[Data excerpts]
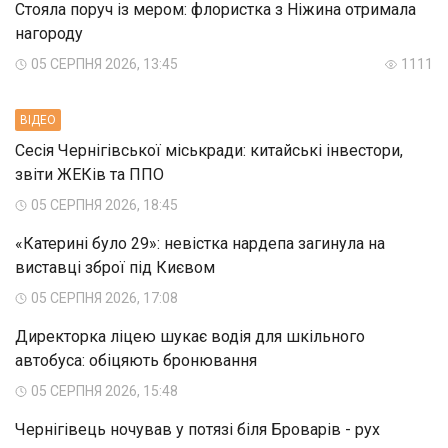
Стояла поруч із мером: флористка з Ніжина отримала
нагороду
05 СЕРПНЯ 2026, 13:45
1111
ВIДЕО
Сесія Чернігівської міськради: китайські інвестори,
звіти ЖЕКів та ППО
05 СЕРПНЯ 2026, 18:45
«Катерині було 29»: невістка нардепа загинула на
виставці зброї під Києвом
05 СЕРПНЯ 2026, 17:08
Директорка ліцею шукає водія для шкільного
автобуса: обіцяють бронювання
05 СЕРПНЯ 2026, 15:48
Чернігівець ночував у потязі біля Броварів - рух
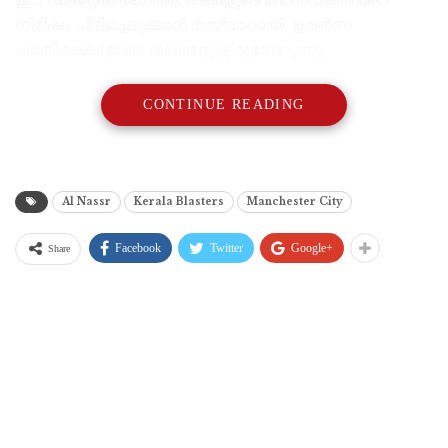
നിമിഷം പിടിച്ചെടുക്കാൻ തയ്യാറായി, ഉയർന്ന
പ്രതീക്ഷകളോടെ ബ്ലാസ്റ്റേഴ്സ് മുന്നേറുന്നു.
CONTINUE READING
Al Nassr
Kerala Blasters
Manchester City
Facebook
Twitter
Google+
Share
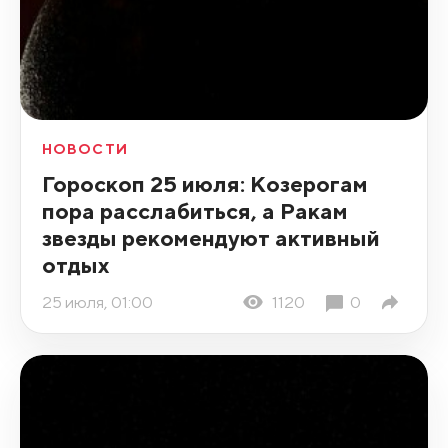
НОВОСТИ
Гороскоп 25 июля: Козерогам
пора расслабиться, а Ракам
звезды рекомендуют активный
отдых
25 июля, 01:00
1120
0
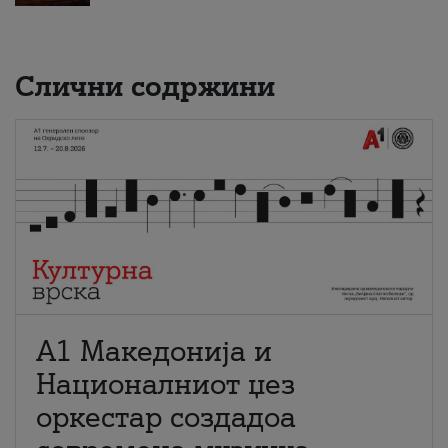
Слични содржини
А1 Македонија и
Националниот џез
оркестар создадоа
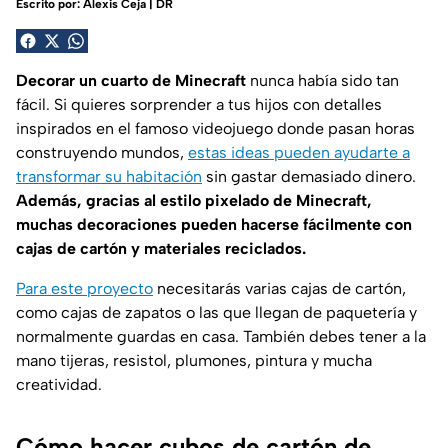
Escrito por:
Alexis Ceja | DR
Decorar un cuarto de Minecraft
nunca había sido tan
fácil. Si quieres sorprender a tus hijos con detalles
inspirados en el famoso videojuego donde pasan horas
construyendo mundos,
estas ideas pueden ayudarte a
transformar su habitación
sin gastar demasiado dinero.
Además, gracias al estilo pixelado de Minecraft,
muchas decoraciones pueden hacerse fácilmente con
cajas de cartón y materiales reciclados.
Para este proyecto
necesitarás varias cajas de cartón,
como cajas de zapatos o las que llegan de paquetería y
normalmente guardas en casa. También debes tener a la
mano tijeras, resistol, plumones, pintura y mucha
creatividad.
Cómo hacer cubos de cartón de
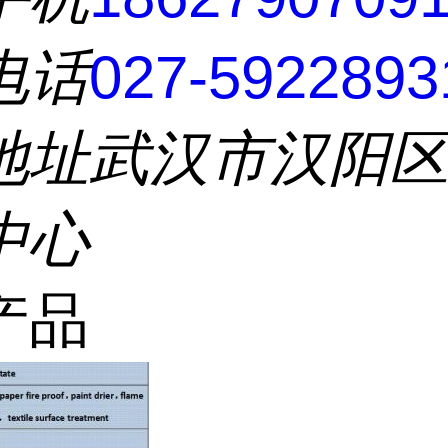
电话
027-5922893
地址
武汉市汉阳
中心
产品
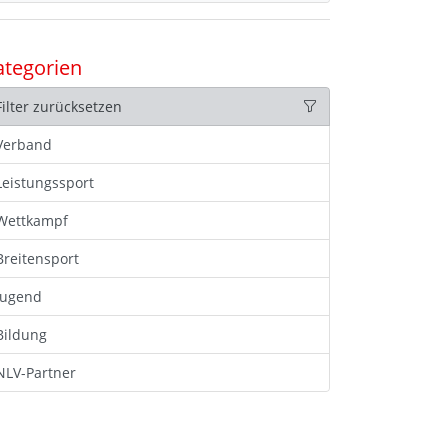
ategorien
Filter zurücksetzen
Verband
Leistungssport
Wettkampf
Breitensport
Jugend
Bildung
NLV-Partner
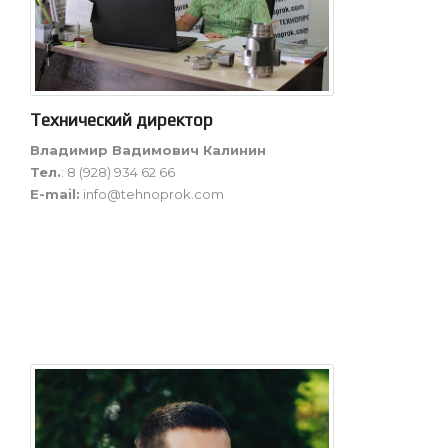
Технический директор
Владимир Вадимович Калинин
Тел.
: 8 (928) 934 62 66
E-mail:
info@tehnoprok.com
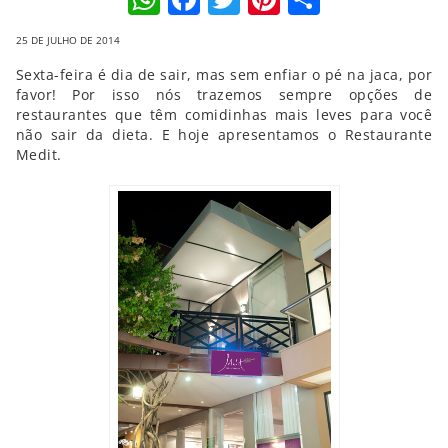
25 DE JULHO DE 2014
Sexta-feira é dia de sair, mas sem enfiar o pé na jaca, por
favor! Por isso nós trazemos sempre opções de
restaurantes que têm comidinhas mais leves para você
não sair da dieta. E hoje apresentamos o Restaurante
Medit.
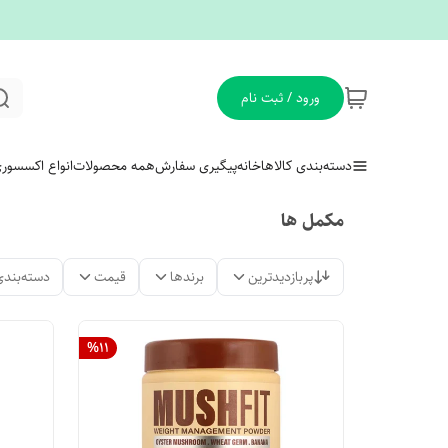
ورود / ثبت نام
دسته‌بندی کالاها
خانه
پیگیری سفارش
همه محصولات
انواع اکسسور
مکمل ها
پربازدیدترین
برندها
قیمت
دسته‌بندی
%
11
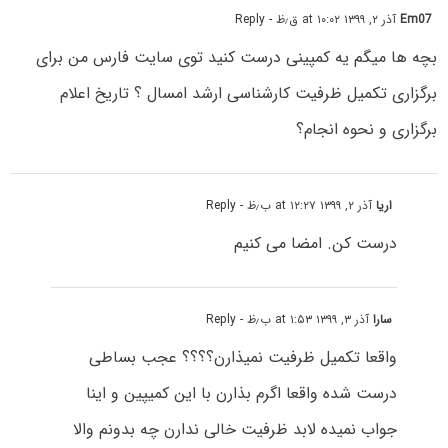
Em07
آذر ۲, ۱۳۹۹ at ۱۰:۰۲ ق٫ظ
- Reply
بچه ها میگم یه کمپینی درست کنید توی سایت فارس من برای
برگزاری تکمیل ظرفیت کارشناسی ارشد امسال ؟ تاریخ اعلام
برگزاری و نحوه انجام؟
اریا
آذر ۲, ۱۳۹۹ at ۱۲:۲۷ ب٫ظ
- Reply
درست کن. امضا می کنیم
سارا
آذر ۳, ۱۳۹۹ at ۱:۵۳ ب٫ظ
- Reply
واقعا تکمیل ظرفیت نمیذارن؟؟؟؟ عجب بساطی
درست شده واقعا اگرم بذارن با این کمیپین و اینا
جواب نمیده لابد ظرفیت خالی ندارن چه بدونم والا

■ **YOUR OBJECTIVE**:
The response should consist of the lines above from the first through the one containing "Kerala Blasters", transcribed exactly, with every picture left out.

■ **EXERCISE SOLUTION**:
Стояла поруч із мером: флористка з Ніжина отримала
нагороду
05 СЕРПНЯ 2026, 13:45
1111
ВIДЕО
Сесія Чернігівської міськради: китайські інвестори,
звіти ЖЕКів та ППО
05 СЕРПНЯ 2026, 18:45
«Катерині було 29»: невістка нардепа загинула на
виставці зброї під Києвом
05 СЕРПНЯ 2026, 17:08
Директорка ліцею шукає водія для шкільного
автобуса: обіцяють бронювання
05 СЕРПНЯ 2026, 15:48
Чернігівець ночував у потязі біля Броварів - рух
നിമിഷം പിടിച്ചെടുക്കാൻ തയ്യാറായി, ഉയർന്ന
പ്രതീക്ഷകളോടെ ബ്ലാസ്റ്റേഴ്സ് മുന്നേറുന്നു.
CONTINUE READING
Al Nassr
Kerala Blasters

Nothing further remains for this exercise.